• [ACTIVITY]
Every line of the material that includes the word "Halloween" is to be shown.

• [DATASET ENTRIES]
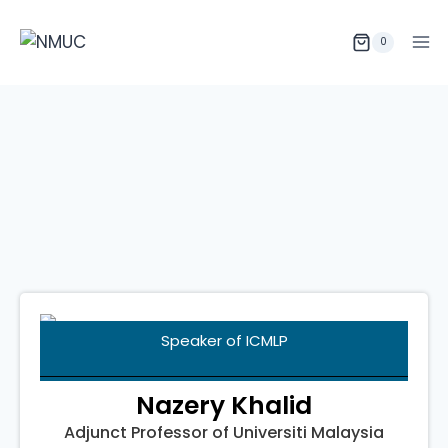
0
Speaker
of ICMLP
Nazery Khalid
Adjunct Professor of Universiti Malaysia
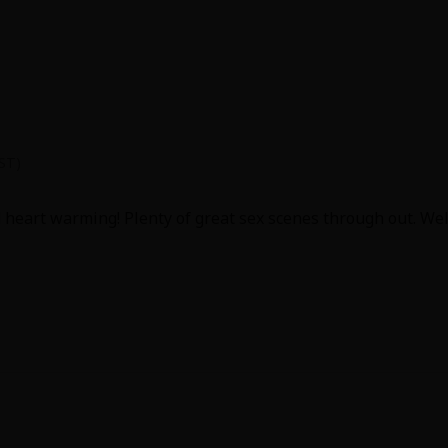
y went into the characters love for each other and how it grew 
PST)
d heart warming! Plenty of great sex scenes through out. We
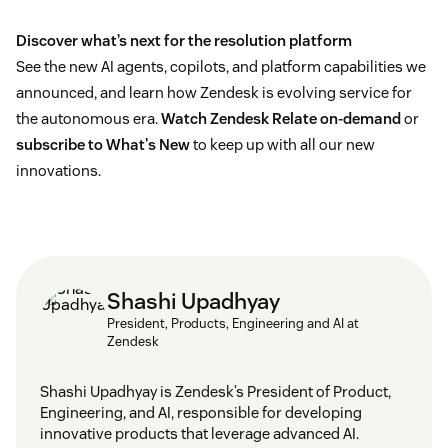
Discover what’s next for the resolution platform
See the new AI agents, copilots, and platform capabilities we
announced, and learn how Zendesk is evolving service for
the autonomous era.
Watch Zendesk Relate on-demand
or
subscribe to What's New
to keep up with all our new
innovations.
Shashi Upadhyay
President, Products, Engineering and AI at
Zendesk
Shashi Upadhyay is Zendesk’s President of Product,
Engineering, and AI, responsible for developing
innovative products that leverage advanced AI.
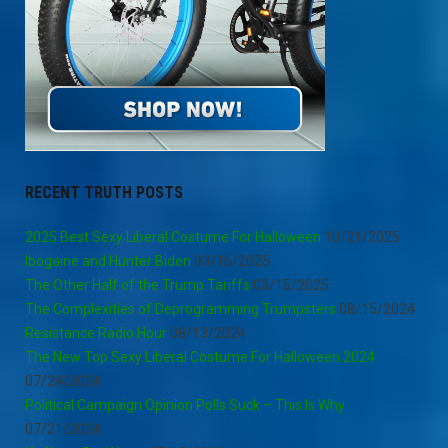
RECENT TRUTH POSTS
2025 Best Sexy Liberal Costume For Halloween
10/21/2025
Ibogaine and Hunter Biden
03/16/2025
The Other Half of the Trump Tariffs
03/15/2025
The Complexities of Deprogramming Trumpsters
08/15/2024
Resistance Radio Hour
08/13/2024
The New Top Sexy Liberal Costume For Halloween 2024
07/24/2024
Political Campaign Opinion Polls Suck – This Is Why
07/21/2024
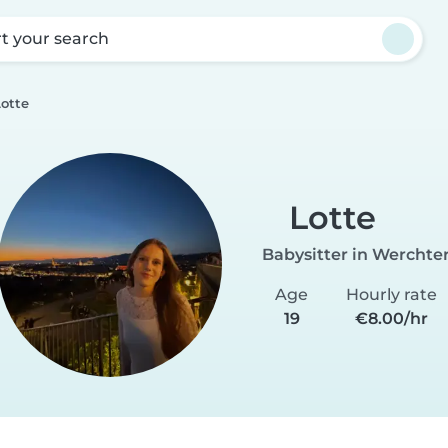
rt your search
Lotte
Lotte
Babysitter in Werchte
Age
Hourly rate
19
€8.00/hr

...

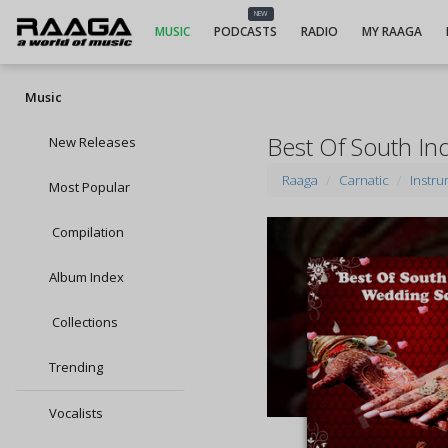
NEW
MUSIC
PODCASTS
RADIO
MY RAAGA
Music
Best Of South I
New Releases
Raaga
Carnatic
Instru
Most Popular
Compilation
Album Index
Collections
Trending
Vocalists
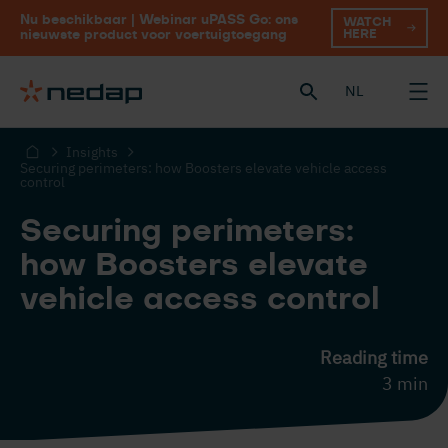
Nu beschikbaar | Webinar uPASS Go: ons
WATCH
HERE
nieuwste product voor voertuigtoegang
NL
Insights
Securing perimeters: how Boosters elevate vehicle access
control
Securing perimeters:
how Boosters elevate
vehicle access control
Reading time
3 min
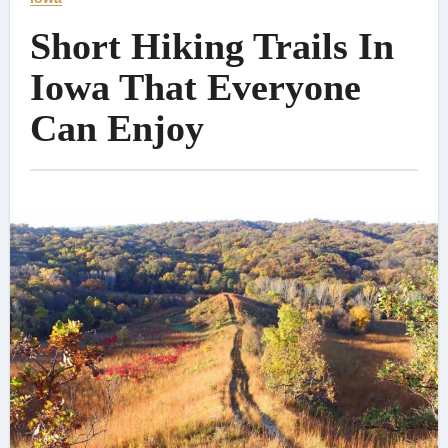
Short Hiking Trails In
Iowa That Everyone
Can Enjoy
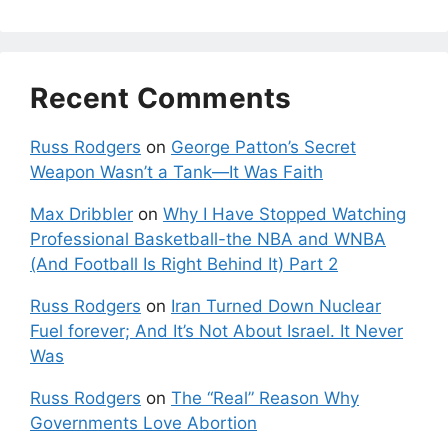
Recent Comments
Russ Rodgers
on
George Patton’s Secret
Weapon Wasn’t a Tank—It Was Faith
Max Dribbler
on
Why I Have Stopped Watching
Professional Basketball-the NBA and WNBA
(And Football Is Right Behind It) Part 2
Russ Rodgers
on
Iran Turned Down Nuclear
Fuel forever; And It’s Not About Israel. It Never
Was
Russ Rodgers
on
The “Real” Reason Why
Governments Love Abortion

• [TASK RESULT]
2025 Best Sexy Liberal Costume For Halloween
The New Top Sexy Liberal Costume For Halloween 2024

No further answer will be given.